As we try to design new services and financial products to address entrenched problems in this emerging social investment market, it would be really valuable to know what didn’t work out for others and most importantly, what they changed in response.

Allia recently showed an exemplary commitment to learning following the closure of their Future for Children Bond, which was the first opportunity for retail investors to invest a proportion of funds in a social impact bond, but failed to raise sufficient capital.

As a first pilot product, the Future for Children Bond has nevertheless been hugely valuable in assessing the retail market for social investment and generating learning about the steps needed to enable it to grow. These lessons will be used to inform the development of future Allia products and will be shared with the sector, together with policy recommendations, in a report by NPC to be published in May.

So here’s to seeing a whole lot more mistakes logs and lessons learned appearing in the public domain – great PR and enhanced social impact – what is there not to like?

How can people with more information be both more confident and more wrong?

I become truly frustrated when faced with someone who insists they are an expert in something they know absolutely nothing about. As a believer in evidence, my first instinct is to provide them with more information, but perhaps this isn’t always a good idea.

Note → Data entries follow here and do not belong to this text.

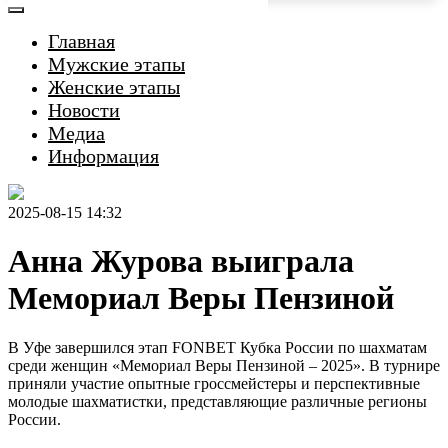
Главная
Мужские этапы
Женские этапы
Новости
Медиа
Информация
2025-08-15 14:32
Анна Журова выиграла
Мемориал Веры Пензиной
В Уфе завершился этап FONBET Кубка России по шахматам
среди женщин «Мемориал Веры Пензиной – 2025». В турнире
приняли участие опытные гроссмейстеры и перспективные
молодые шахматистки, представляющие различные регионы
России.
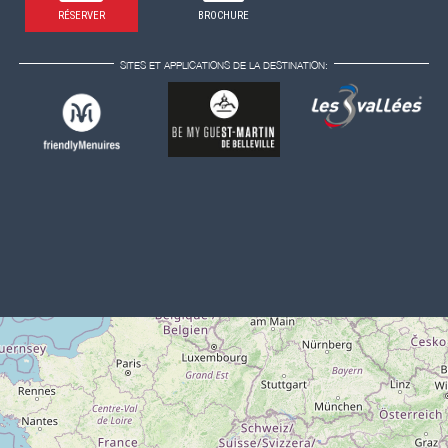
RÉSERVER
BROCHURE
SITES ET APPLICATIONS DE LA DESTINATION:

The overconfidence effect is a decision-making bias where a person’s confidence about a decision is greater than their accuracy when making it. A great article by Hall, Ariss and Todorov (2007) The illusion of knowledge: When more information reduces accuracy and increases confidence asked participants to predict and bet on basketball games and found that increasing information didn’t cause the expected effects. Their findings have implications for settings such as political campaigns, where the decision to provide voters with an abundance of accurate information countering the false claims may not have the desired effect. Nyhan and Reifler’s paper When Corrections Fail: The Persistence of Political Misperceptions describes this ‘backfire effect’ in which corrections to mock news articles reinforced belief in the original, incorrect version.

So sometimes holding back on the evidence lesson is a good idea with an ignorant audience. And perhaps if I’m so sure I’m right, I might have it so wrong I should be keeping my mouth shut anyway!